Exercise
Write the entries below out again exactly, but skip the pictures.

Data for this exercise
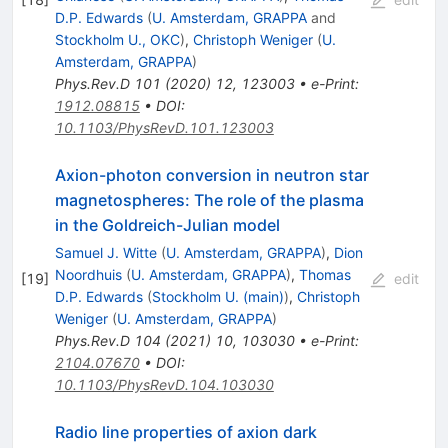
D.P. Edwards
(
U. Amsterdam, GRAPPA
and
Stockholm U., OKC
)
,
Christoph Weniger
(
U.
Amsterdam, GRAPPA
)
Phys.Rev.D
101
(
2020
)
12
,
123003
•
e-Print
:
1912.08815
•
DOI
:
10.1103/PhysRevD.101.123003
Axion-photon conversion in neutron star
magnetospheres: The role of the plasma
in the Goldreich-Julian model
Samuel J. Witte
(
U. Amsterdam, GRAPPA
)
,
Dion
Noordhuis
(
U. Amsterdam, GRAPPA
)
,
Thomas
[
19
]
edit
D.P. Edwards
(
Stockholm U. (main)
)
,
Christoph
Weniger
(
U. Amsterdam, GRAPPA
)
Phys.Rev.D
104
(
2021
)
10
,
103030
•
e-Print
:
2104.07670
•
DOI
:
10.1103/PhysRevD.104.103030
Radio line properties of axion dark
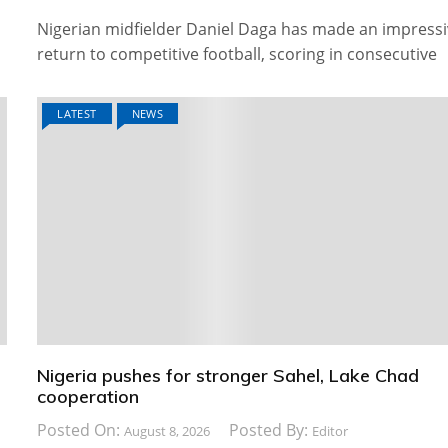
Nigerian midfielder Daniel Daga has made an impress
return to competitive football, scoring in consecutive
LATEST
NEWS
Nigeria pushes for stronger Sahel, Lake Chad
cooperation
Posted On:
Posted By:
August 8, 2026
Editor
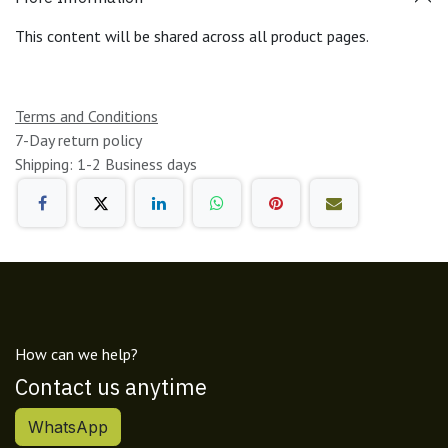
This content will be shared across all product pages.
Terms and Conditions
7-Day return policy
Shipping: 1-2 Business days
How can we help?
Contact us anytime
WhatsApp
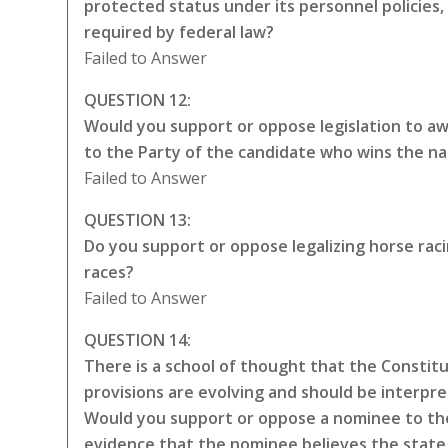
protected status under its personnel policies,
required by federal law?
Failed to Answer
QUESTION 12:
Would you support or oppose legislation to awa
to the Party of the candidate who wins the na
Failed to Answer
QUESTION 13:
Do you support or oppose legalizing horse rac
races?
Failed to Answer
QUESTION 14:
There is a school of thought that the Constitut
provisions are evolving and should be interpr
Would you support or oppose a nominee to the
evidence that the nominee believes the state 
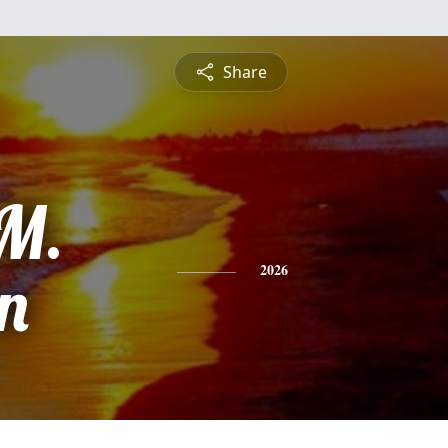
Share
M.
n
2026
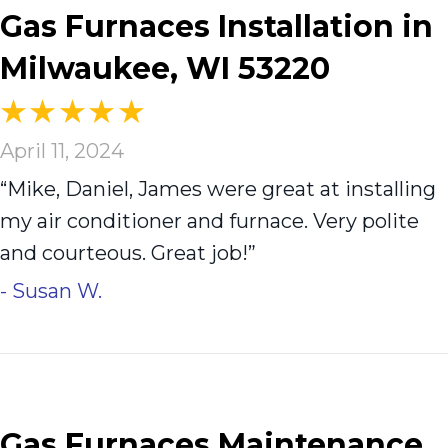
Gas Furnaces Installation in
Milwaukee, WI 53220
April 11, 2024
“Mike, Daniel, James were great at installing
my air conditioner and furnace. Very polite
and courteous. Great job!”
- Susan W.
Gas Furnaces Maintenance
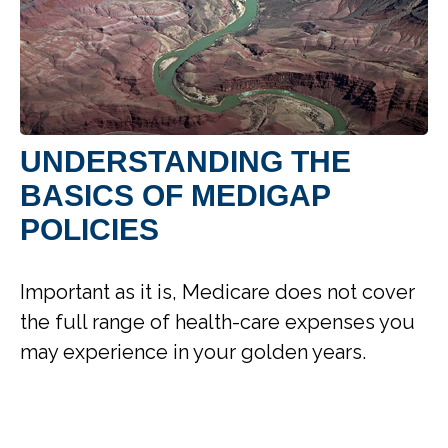
UNDERSTANDING THE
BASICS OF MEDIGAP
POLICIES
Important as it is, Medicare does not cover
the full range of health-care expenses you
may experience in your golden years.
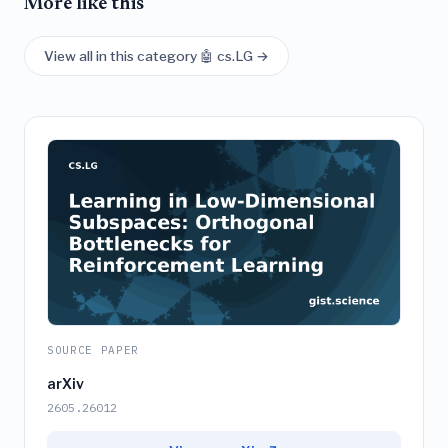
More like this
View all in this category 🤖 cs.LG →
SOURCE PAPER
arXiv
2605.26012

Reply
D.P. Edwards
(
U. Amsterdam, GRAPPA
and
Stockholm U., OKC
)
,
Christoph Weniger
(
U.
Amsterdam, GRAPPA
)
Phys.Rev.D
101
(
2020
)
12
,
123003
•
e-Print
:
1912.08815
•
DOI
:
10.1103/PhysRevD.101.123003
Axion-photon conversion in neutron star
magnetospheres: The role of the plasma
in the Goldreich-Julian model
Samuel J. Witte
(
U. Amsterdam, GRAPPA
)
,
Dion
Noordhuis
(
U. Amsterdam, GRAPPA
)
,
Thomas
[
19
]
edit
D.P. Edwards
(
Stockholm U. (main)
)
,
Christoph
Weniger
(
U. Amsterdam, GRAPPA
)
Phys.Rev.D
104
(
2021
)
10
,
103030
•
e-Print
:
2104.07670
•
DOI
:
10.1103/PhysRevD.104.103030
Radio line properties of axion dark
Nigerian midfielder Daniel Daga has made an impress
return to competitive football, scoring in consecutive
LATEST
NEWS
Nigeria pushes for stronger Sahel, Lake Chad
cooperation
Posted On:
Posted By:
August 8, 2026
Editor
This content will be shared across all product pages.
Terms and Conditions
7-Day return policy
Shipping: 1-2 Business days
How can we help?
Contact us anytime
WhatsApp
protected status under its personnel policies,
required by federal law?
Failed to Answer
QUESTION 12:
Would you support or oppose legislation to awa
to the Party of the candidate who wins the na
Failed to Answer
QUESTION 13:
Do you support or oppose legalizing horse rac
races?
Failed to Answer
QUESTION 14:
There is a school of thought that the Constitut
provisions are evolving and should be interpr
Would you support or oppose a nominee to the
evidence that the nominee believes the state 
Share
M.
n
2026
Gas Furnaces Installation in
Milwaukee, WI 53220
April 11, 2024
“Mike, Daniel, James were great at installing
my air conditioner and furnace. Very polite
and courteous. Great job!”
- Susan W.
Gas Furnaces Maintenance
UNDERSTANDING THE
BASICS OF MEDIGAP
POLICIES
Important as it is, Medicare does not cover
the full range of health-care expenses you
may experience in your golden years.
More like this
View all in this category 🤖 cs.LG →
SOURCE PAPER
arXiv
2605.26012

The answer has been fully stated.